▸ **Brief**: Where does the string "FÉVRIER" occur in the records? Copy each line that holds it.

------ Data under study

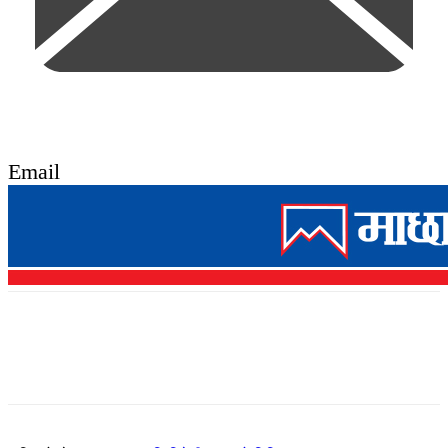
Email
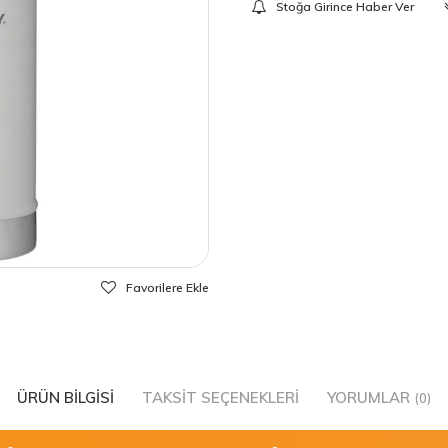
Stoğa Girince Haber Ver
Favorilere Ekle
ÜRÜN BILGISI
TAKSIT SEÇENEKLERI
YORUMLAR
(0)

------------
------ Data under study

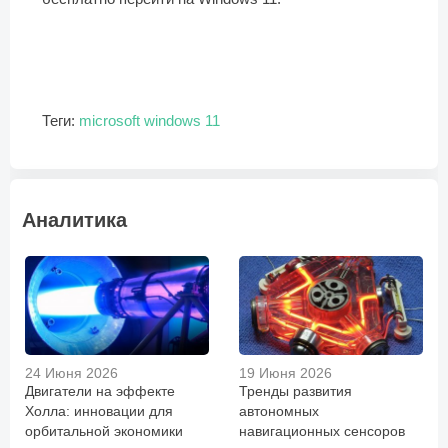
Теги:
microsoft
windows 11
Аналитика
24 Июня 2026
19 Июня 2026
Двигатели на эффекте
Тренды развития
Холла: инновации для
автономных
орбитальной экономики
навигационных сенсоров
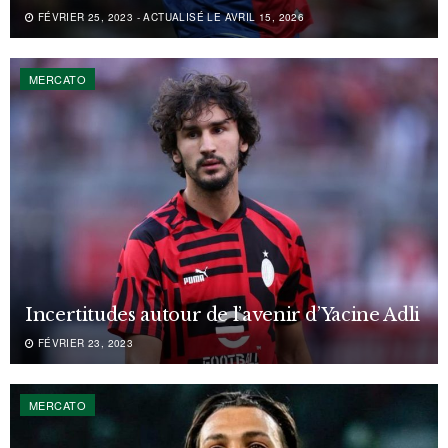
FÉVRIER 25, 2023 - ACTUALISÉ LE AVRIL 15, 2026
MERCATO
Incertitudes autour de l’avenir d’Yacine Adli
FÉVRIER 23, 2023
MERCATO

------------

▸ **Answer box**:
FÉVRIER 25, 2023 - ACTUALISÉ LE AVRIL 15, 2026
FÉVRIER 23, 2023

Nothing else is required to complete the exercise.